### [What to do]
If an entry holds a picture, drop the picture but restate the entry word for word.

### [Recorded data]

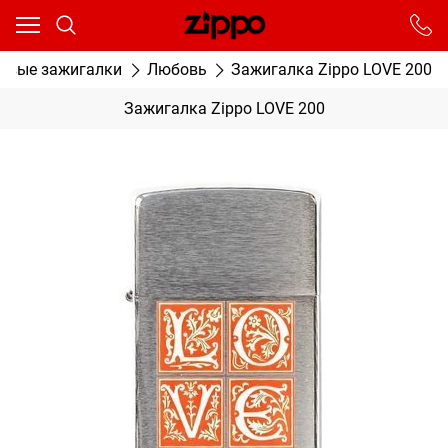
Ваш город - Москва,
угадали?
От выбранного города зависят сроки доставки
овые зажигалки
Любовь
Зажигалка Zippo LOVE 200
ДА
НЕТ
Зажигалка Zippo LOVE 200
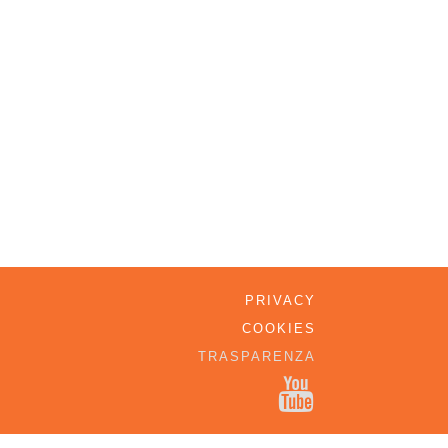
PRIVACY
COOKIES
TRASPARENZA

### [Result for this exercise]
Ваш город - Москва,
угадали?
От выбранного города зависят сроки доставки
овые зажигалки
Любовь
Зажигалка Zippo LOVE 200
ДА
НЕТ
Зажигалка Zippo LOVE 200
PRIVACY
COOKIES
TRASPARENZA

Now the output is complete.